Data for this task START
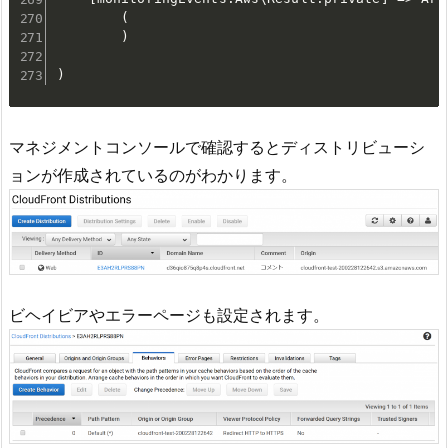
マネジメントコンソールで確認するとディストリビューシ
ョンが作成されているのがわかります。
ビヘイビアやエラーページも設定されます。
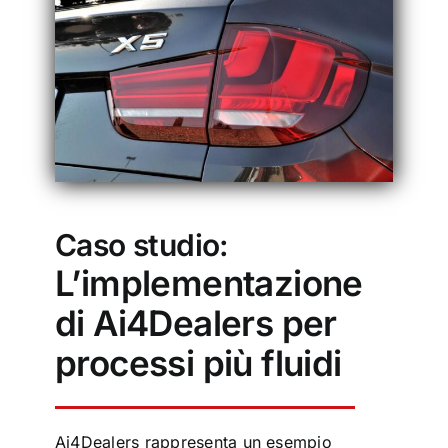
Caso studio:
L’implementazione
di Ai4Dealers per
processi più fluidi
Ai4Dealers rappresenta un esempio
Data for this task END
### Required action
Your answer must be the records above, copied exactly, with no pictures.

### Answer to this problem
マネジメントコンソールで確認するとディストリビューシ
ョンが作成されているのがわかります。
ビヘイビアやエラーページも設定されます。
Caso studio:
L’implementazione
di Ai4Dealers per
processi più fluidi
Ai4Dealers rappresenta un esempio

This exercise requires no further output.